Is it surreal for you to think that they probably looked at your proposal and went, “Oh, cool, this big popular Amazon show that everyone is talking about! I want to be a part of that!”
Mercer: I hope that’s the response! But everyone’s been very excited and it’s pretty wild.
Willingham: Yeah, I mean, it’s an absolute blast. I mean, you know, we have an idea of who [gnome] Wilhand Trickfoot is, and then Henry [Winkler] signs on and of course, that’s Henry. That’s the Fonz. There are so many of so many characters that he’s played, that he loved, and then he just puts on the persona of the most lovable great, great grandfather of all time and we just melt in our chairs, you know, there’s not much you can do, but just sit back and enjoy the performance. And it’s really a treat for us, I think, in watching someone like Lance who has such an incredible resume, who we have such incredible respect for, come in and get excited at the thought of being a giant red dragon. Like, you know, he goes through the whole thing: his form shifts, his facial features shift, and he just falls into the role. He’s never happy with his first or second or third take, he wants to do it over and over and over and just milk the line for all that it’s worth. So when they’re excited, we’re excited, and it makes the job just that much easier. But all of them have such incredible vocal qualities. It just enriches the scenes that much more.
Since the first season premiered, you guys have gained a ton of new fans. Some of them have gone back and they’ve started the original tabletop campaign and now some of them are really into [the currently airing] campaign three — do you feel more pressure for Season 2 in terms of, now you have even more people who are invested?
Mercer: Well, no, not until now! [Laughs] No, I mean, it’s absurd that we get to do this. So we’re not so much focused on trying to please the audience more than we’re just trying to make this as good as we can for ourselves. And then in trusting that that will translate onto the final products, you know, Season 1 was kind of the first step in that sort of direction. And it seemed to go over well. So we’re just leaning more into what excites us, what makes us happy, what makes us feel like this is, you know, as honest an adaptation as we possibly can make in this medium. And then now is when it starts coming out in trailers and people start getting buzz for the new season it’s like “oh, right! Other people are expecting…oh no, OK, I think we’re good.”

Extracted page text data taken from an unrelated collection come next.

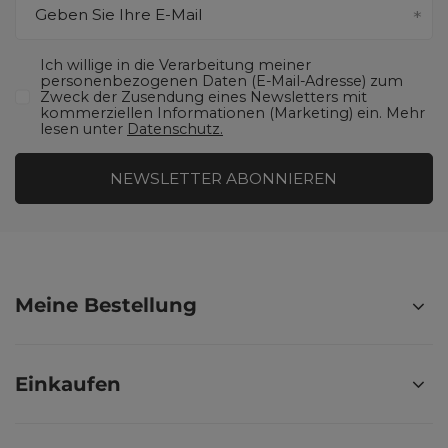
Geben Sie Ihre E-Mail
Ich willige in die Verarbeitung meiner
personenbezogenen Daten (E-Mail-Adresse) zum
Zweck der Zusendung eines Newsletters mit
kommerziellen Informationen (Marketing) ein. Mehr
lesen unter
Datenschutz.
NEWSLETTER ABONNIEREN
Meine Bestellung
Einkaufen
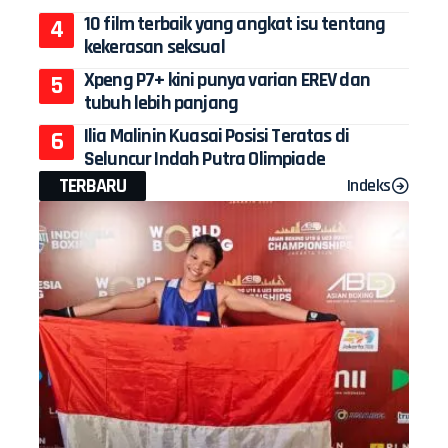
10 film terbaik yang angkat isu tentang
kekerasan seksual
Xpeng P7+ kini punya varian EREV dan
tubuh lebih panjang
Ilia Malinin Kuasai Posisi Teratas di
Seluncur Indah Putra Olimpiade
TERBARU
Indeks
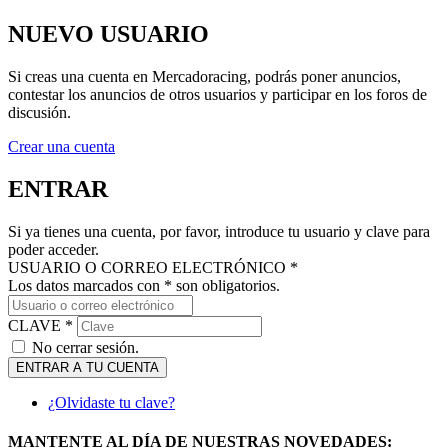
NUEVO USUARIO
Si creas una cuenta en Mercadoracing, podrás poner anuncios,
contestar los anuncios de otros usuarios y participar en los foros de
discusión.
Crear una cuenta
ENTRAR
Si ya tienes una cuenta, por favor, introduce tu usuario y clave para
poder acceder.
USUARIO O CORREO ELECTRÓNICO *
Los datos marcados con * son obligatorios.
CLAVE *
No cerrar sesión.
ENTRAR A TU CUENTA
¿Olvidaste tu clave?
MANTENTE AL DÍA DE NUESTRAS NOVEDADES:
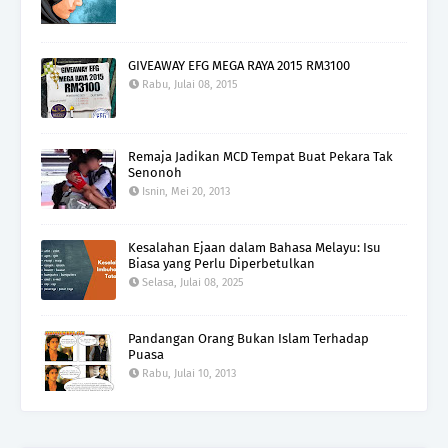
GIVEAWAY EFG MEGA RAYA 2015 RM3100
Rabu, Julai 08, 2015
Remaja Jadikan MCD Tempat Buat Pekara Tak
Senonoh
Isnin, Mei 20, 2013
Kesalahan Ejaan dalam Bahasa Melayu: Isu
Biasa yang Perlu Diperbetulkan
Selasa, Julai 08, 2025
Pandangan Orang Bukan Islam Terhadap
Puasa
Rabu, Julai 10, 2013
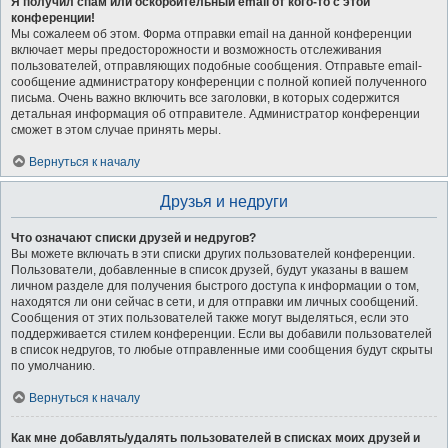
Я получил спам или оскорбительный email от кого-то с этой
конференции!
Мы сожалеем об этом. Форма отправки email на данной конференции
включает меры предосторожности и возможность отслеживания
пользователей, отправляющих подобные сообщения. Отправьте email-
сообщение администратору конференции с полной копией полученного
письма. Очень важно включить все заголовки, в которых содержится
детальная информация об отправителе. Администратор конференции
сможет в этом случае принять меры.
Вернуться к началу
Друзья и недруги
Что означают списки друзей и недругов?
Вы можете включать в эти списки других пользователей конференции.
Пользователи, добавленные в список друзей, будут указаны в вашем
личном разделе для получения быстрого доступа к информации о том,
находятся ли они сейчас в сети, и для отправки им личных сообщений.
Сообщения от этих пользователей также могут выделяться, если это
поддерживается стилем конференции. Если вы добавили пользователей
в список недругов, то любые отправленные ими сообщения будут скрыты
по умолчанию.
Вернуться к началу
Как мне добавлять/удалять пользователей в списках моих друзей и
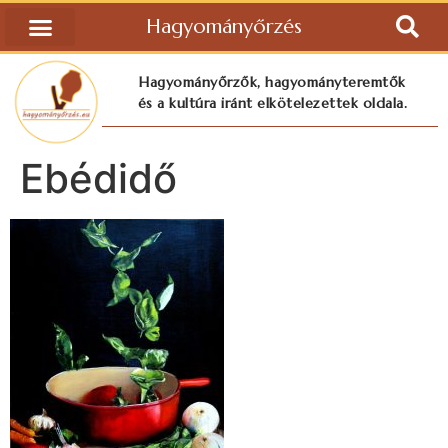
Hagyományőrzés
Hagyományőrzők, hagyományteremtők
és a kultúra iránt elkötelezettek oldala.
Ebédidő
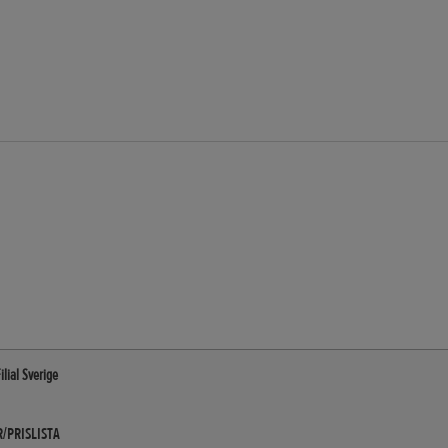
lial Sverige
/PRISLISTA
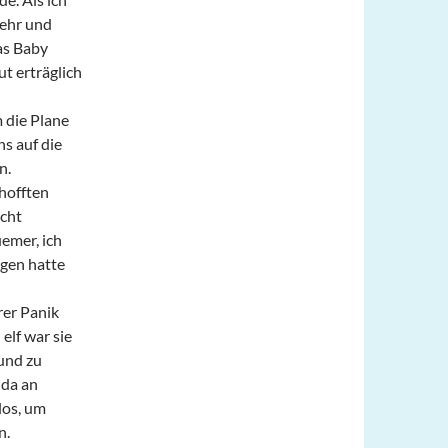
sehr und
as Baby
t erträglich
 die Plane
ns auf die
n.
hofften
icht
emer, ich
egen hatte
rer Panik
elf war sie
und zu
 da an
los, um
n.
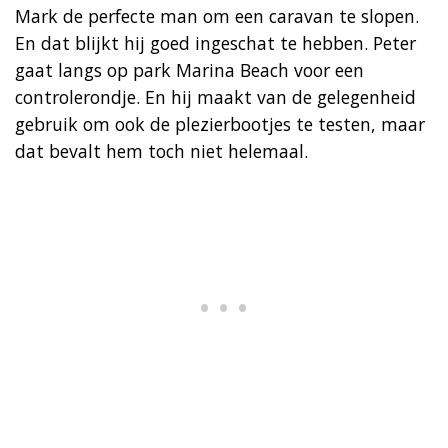
Mark de perfecte man om een caravan te slopen.
En dat blijkt hij goed ingeschat te hebben. Peter
gaat langs op park Marina Beach voor een
controlerondje. En hij maakt van de gelegenheid
gebruik om ook de plezierbootjes te testen, maar
dat bevalt hem toch niet helemaal.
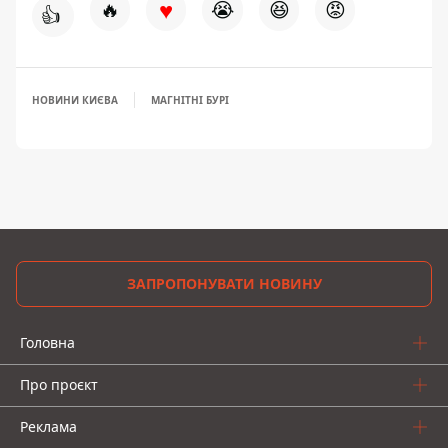
♥
🔥
😭
😆
😡
👍
НОВИНИ КИЄВА
МАГНІТНІ БУРІ
ЗАПРОПОНУВАТИ НОВИНУ
Головна
Про проєкт
Реклама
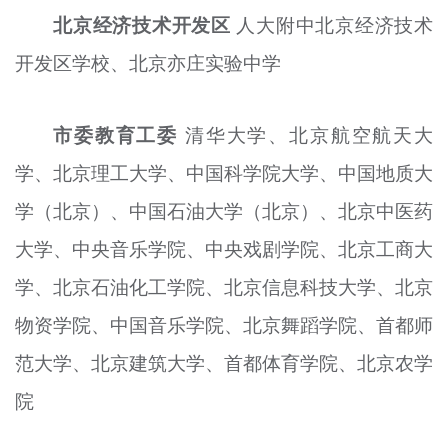
北京经济技术开发区
人大附中北京经济技术
开发区学校、北京亦庄实验中学
市委教育工委
清华大学、北京航空航天大
学、北京理工大学、中国科学院大学、中国地质大
学（北京）、中国石油大学（北京）、北京中医药
大学、中央音乐学院、中央戏剧学院、北京工商大
学、北京石油化工学院、北京信息科技大学、北京
物资学院、中国音乐学院、北京舞蹈学院、首都师
范大学、北京建筑大学、首都体育学院、北京农学
院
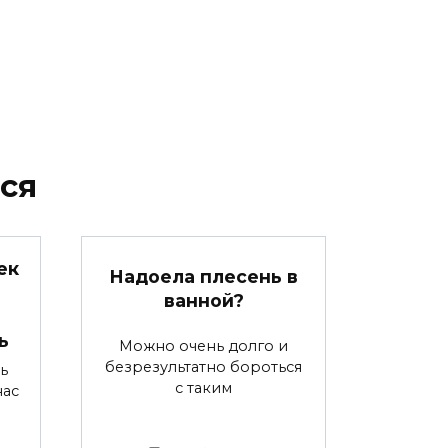
ся
ек
Надоела плесень в
ванной?
ь
Можно очень долго и
безрезультатно бороться
ь
с таким
нас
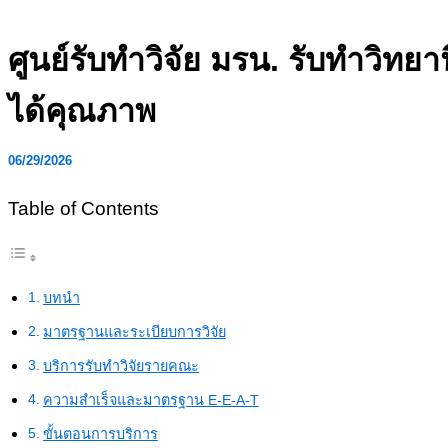
Skip
to
ศูนย์รับทำวิจัย มรน. รับทำวิทย
content
ได้คุณภาพ
06/29/2026
Table of Contents
บทนำ
มาตรฐานและระเบียบการวิจัย
บริการรับทำวิจัยรายคณะ
ความสำเร็จและมาตรฐาน E-E-A-T
ขั้นตอนการบริการ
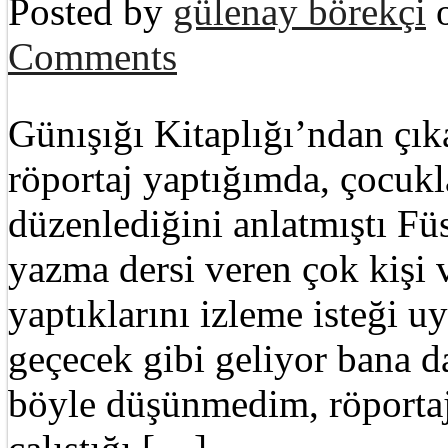
Posted by
gülenay börekçi
o
Comments
Günışığı Kitaplığı’ndan çı
röportaj yaptığımda, çocukla
düzenlediğini anlatmıştı Füs
yazma dersi veren çok kişi 
yaptıklarını izleme isteği u
geçecek gibi geliyor bana d
böyle düşünmedim, röporta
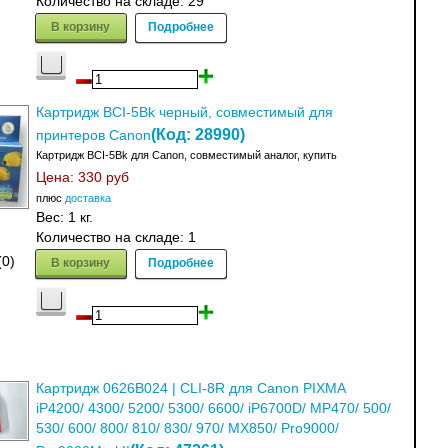
Количество на складе:
29
В корзину
Подробнее
Картридж BCI-5Bk черный, совместимый для
(Код:
28990
)
принтеров Canon
Картридж BCI-5Bk для Canon, совместимый аналог, купить
Цена:
330 руб
плюс
доставка
Вес:
1 кг.
Количество на складе:
1
В корзину
Подробнее
(0)
Картридж 0626B024 | CLI-8R для Canon PIXMA
iP4200/ 4300/ 5200/ 5300/ 6600/ iP6700D/ MP470/ 500/
530/ 600/ 800/ 810/ 830/ 970/ MX850/ Pro9000/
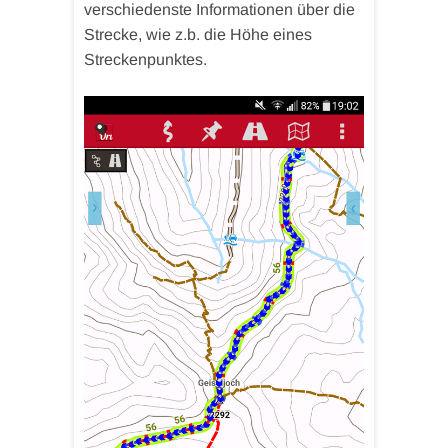
verschiedenste Informationen über die
Strecke, wie z.b. die Höhe eines
Streckenpunktes.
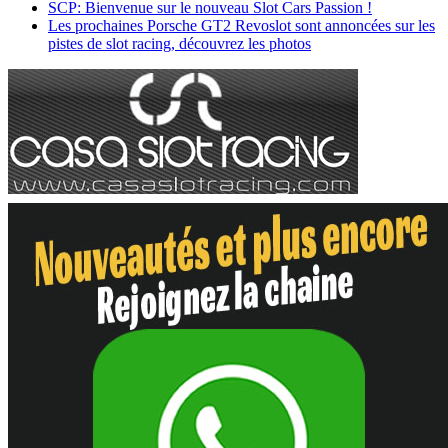
SCP: Bienvenue sur le nouveau Slot Cars Passion !
Les prochaines Porsche GT2 Revoslot sont annoncées sur les
pistes de slot racing, découvrez les photos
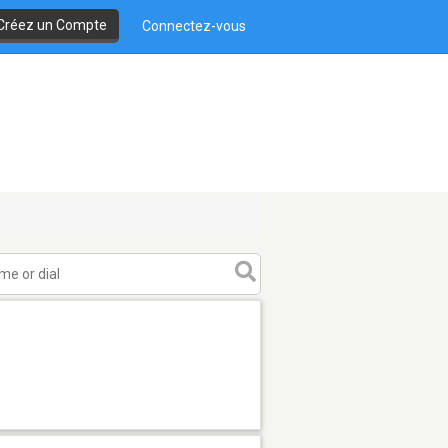
Créez un Compte
Connectez-vous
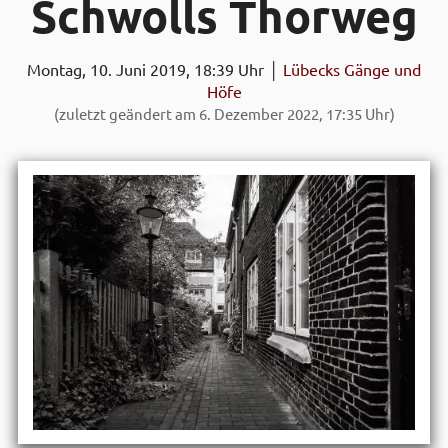
Schwolls Thor­weg
Montag, 10. Juni 2019, 18:39 Uhr │
Lübecks Gänge und
Höfe
(zuletzt geändert am 6. Dezember 2022, 17:35 Uhr)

Willingham: I mean, we’re childhood fans of animation of the ’70s, ’80s, and ’90s. That’s where our inspiration was, it’s where our dreams were, it’s the fights with our action figures that we had on our bedroom floor. And that turned into a love for anime and video games. And we’re just such a fan of the storytelling and the visual medium itself. So when you work with Titmouse, and they love anime, and all those root components as much as we do, we knew the recipe was going to be good. But as Matt said, we’re just trying to geek out over the thing that we made. And being at the helm of that is such a unique experience.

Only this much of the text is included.